As recently as Thursday, Dr. Anthony Fauci said that Americans should continue wearing their masks and social distancing after getting the vaccine because they can still spread the coronavirus.
On Monday, the Centers for Disease Control and Prevention announced that those who are fully-vaccinated can gather with other vaccinated people indoors without a mask or social distancing.
CDC Director Dr. Rochelle Walensky said the science of COVID-19 “is complex and our understanding of the virus continues to rapidly evolve,” before saying a balance must be struck between the risk of those who have and have not been vaccinated and the benefit of “resuming everyday activities and getting back to some of the things we love in life.”
“It’s against this backdrop and the current state of the pandemic that we have developed these new recommendations,” she said in a statement. “With today’s initial guidance, it’s important to note that we are focusing on activities fully vaccinated people can resume in private settings such as their homes under two scenarios.”

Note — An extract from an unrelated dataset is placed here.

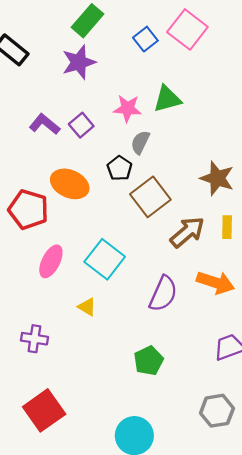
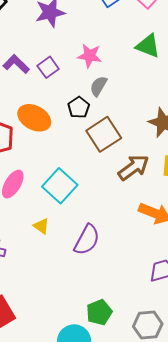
green triangle: (167, 99) -> (148, 46), moved, turned 32
purple semicircle: (163, 294) -> (87, 240), moved
green pentagon: (149, 361) -> (99, 312), moved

“The first scenario is fully vaccinated people visiting with other fully vaccinated people,” Walensky added. “In this scenario, CDC recommends that fully vaccinated people can visit with other fully vaccinated people in small gatherings indoors without wearing masks or physical distancing — remember here we are talking about private settings where everyone is vaccinated.”
The director explained what this means, but seemed to confusingly say the people in the scenario she shared should be wearing masks.
“If you and a friend or you and a family member are both vaccinated, you can have dinner together wearing masks without distancing. You can visit your grandparents if you have been vaccinated and they have been, too,” Walensky said.
The CDC still recommends fully vaccinated people wear masks, avoid large gatherings, and physically distance themselves from others when out in public.
Walensky then shared recommendations for a more complicated scenario involving vaccinated people visiting with unvaccinated people.
Stressing the importance of keeping people safe, she said, “When fully vaccinated people visit with unvaccinated people, we have to consider the underlying risks of the unvaccinated people and any unvaccinated members of their household.”
“So CDC recommends that fully vaccinated people can visit with unvaccinated people from one other household indoors without wearing masks or physical distancing as long as the unvaccinated people and any unvaccinated people of the household are not at high risk for severe COVID-19 disease,” she said.
The stipulation being that no unvaccinated members of the household are an adult over age 65 or have an underlying condition such as cancer, heart disease or diabetes, that increases their risk of COVID-19 hospitalization or death.
“Here is an example,” Walensky said. “If grandparents have been vaccinated, they can visit their daughter and her family, even if they have not been vaccinated so long as the daughter and her family are not at risk for severe disease.”
If an unvaccinated person is high risk, she said “everyone, regardless of vaccination status, should still wear a mask and physically distance and choose to meet outdoors or in a well ventilated space.”
“Similarly, when fully vaccinated people are visiting with unvaccinated people from multiple households, everyone should wear masks and physically distance and meet outdoors in a well ventilated space,” Walensky added.